# [Your instructions]
I would like the entries transcribed word for word, please, with the pictures removed.

# [Collected data]

· · · · ·

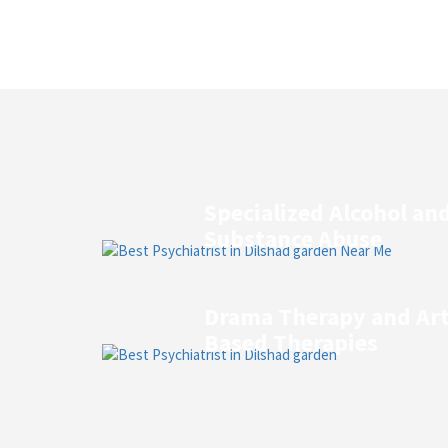
Specialized Alcohol an
Substance Abuse
Drama Therapy and Ar
Based Therapies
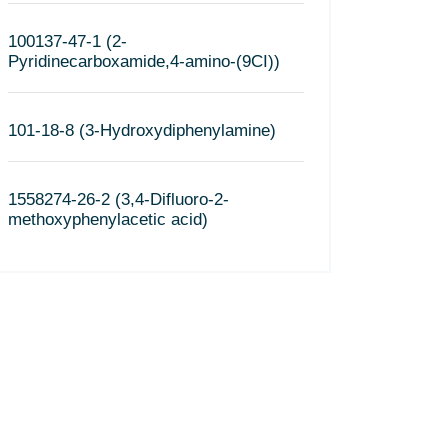
100137-47-1 (2-
Pyridinecarboxamide,4-amino-(9CI))
101-18-8 (3-Hydroxydiphenylamine)
1558274-26-2 (3,4-Difluoro-2-
methoxyphenylacetic acid)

· · · · ·

# [Response area]
Specialized Alcohol an
Substance Abuse
Drama Therapy and Ar
Based Therapies
100137-47-1 (2-
Pyridinecarboxamide,4-amino-(9CI))
101-18-8 (3-Hydroxydiphenylamine)
1558274-26-2 (3,4-Difluoro-2-
methoxyphenylacetic acid)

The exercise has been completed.